Она кивнула, нечеловеческим, казалось, усилием оторвала свою ручку от сумки и подала мне навстречу.

Рукопожатие наше длилось полсекунды.

— Лариса. Я мама…

— Вы мама Андрея. Я догадался, вы с ним очень похожи, — и тут меня одолел приступ истерического смеха, вся нервозность вылилась в нем, но я постарался тут же успокоиться, чтобы не напугать собеседницу.

— Извините. Просто это забавно.
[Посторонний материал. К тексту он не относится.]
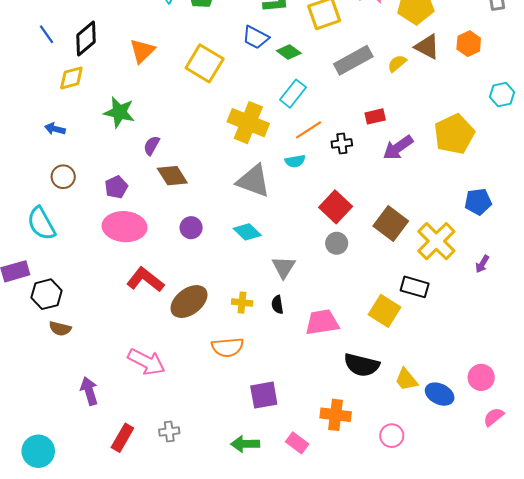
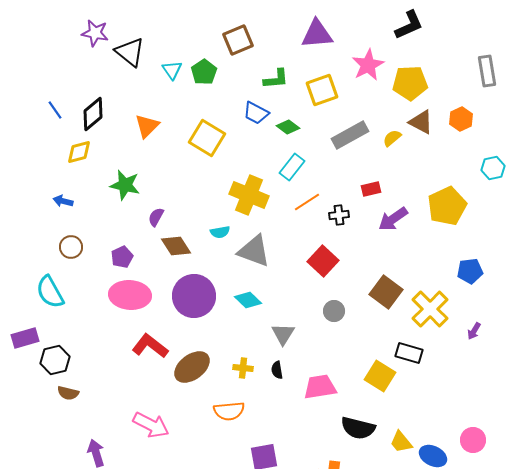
cyan semicircle: (295, 161) -> (220, 232), moved
red square: (336, 207) -> (323, 261), moved
purple circle: (191, 228) -> (194, 296), size x2.0

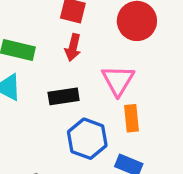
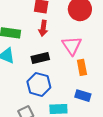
blue hexagon: (87, 139) -> (39, 84), moved

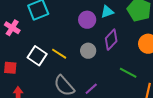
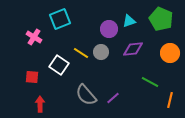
purple diamond: (111, 40) -> (133, 49), turned 40
gray circle: (88, 51) -> (101, 52), moved
yellow line: (59, 54) -> (81, 53), moved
Мою мать тоже зовут Лариса.

— О, — отозвалась она вежливо, но настороженно.

Похоже, я все-таки произвел на нее впечатление слегка невменяемого.

— В общем-то, она и не мать мне.

— О, — снова изрекла мама Андрея.

— Она меня усыновила, когда моя настоящая мать бросилась под колеса машины, спасая ее, и погибла.

— Боже! — воскликнула Лариса. Теперь она с живым участием слушала меня. Как я и говорил, в светской беседе главное — правильно выбрать тему.

Но между тем себя заткнуть я уже не мог — нервы заставляли нести весь вздор, что приходил в голову:

— Она бы, не подумайте, не бросилась, если бы не увидела огромный Ларисин живот — та ждала ребенка, срок был приличный уже. Ну и еще она так осмелела, потому что выпила. Как обычно. Она была алкоголичкой, моя мать.

Между нами царила настоящая праздничная атмосфера — разговор способствовал. Мама Андрея развернулась ко мне, вся внимание, прижала указательный и средний пальцы к губам, скривленным в изумлении и печали. Она почувствовала, что настало время что-то сказать.

— А сколько…

— Мне было десять лет. Скажете, уже довольно взрослый? Но я был немного отсталым в развитии, так что можно считать, что мне было меньше. Я даже не понял, что произошло, когда явились за мной и забрали в интернат. Все повторяли: «Твоя мама уже не вернется, твоей мамы больше нет». А я никак не мог понять, о чем это они, почему не вернется, как ее может не быть… Знаете, что самое смешное?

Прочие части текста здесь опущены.